Description of the task:
Please repeat the lines below exactly. Begin with the line containing "dikisaran 3 Jutaan." and go on through the line containing "Sementara dikelas yang".
Top of Material supplied
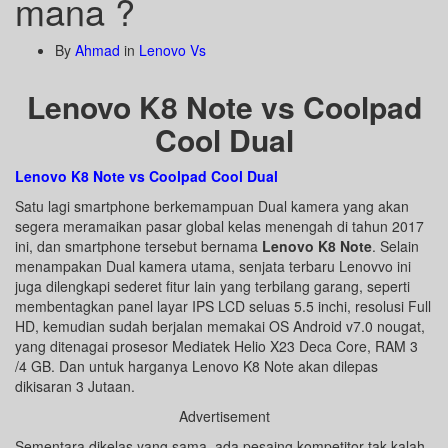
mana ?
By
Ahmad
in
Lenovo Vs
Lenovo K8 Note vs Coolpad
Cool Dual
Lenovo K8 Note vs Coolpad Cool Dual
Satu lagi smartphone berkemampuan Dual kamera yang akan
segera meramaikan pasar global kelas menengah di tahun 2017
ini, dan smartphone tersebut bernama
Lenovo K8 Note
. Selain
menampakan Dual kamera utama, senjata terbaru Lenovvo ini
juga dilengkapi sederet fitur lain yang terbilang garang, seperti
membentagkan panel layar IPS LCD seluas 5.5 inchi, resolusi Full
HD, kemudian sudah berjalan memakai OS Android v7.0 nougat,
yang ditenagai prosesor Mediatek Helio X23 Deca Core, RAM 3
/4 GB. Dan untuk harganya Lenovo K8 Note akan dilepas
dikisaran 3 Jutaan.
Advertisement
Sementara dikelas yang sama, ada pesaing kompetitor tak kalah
Bottom of Material supplied
Top of Material supplied
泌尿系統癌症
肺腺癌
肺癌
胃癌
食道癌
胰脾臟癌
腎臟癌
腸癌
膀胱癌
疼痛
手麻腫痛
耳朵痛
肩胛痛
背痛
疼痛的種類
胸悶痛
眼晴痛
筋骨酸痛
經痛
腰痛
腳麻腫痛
Bottom of Material supplied
Answer space:
dikisaran 3 Jutaan.
Advertisement
Sementara dikelas yang sama, ada pesaing kompetitor tak kalah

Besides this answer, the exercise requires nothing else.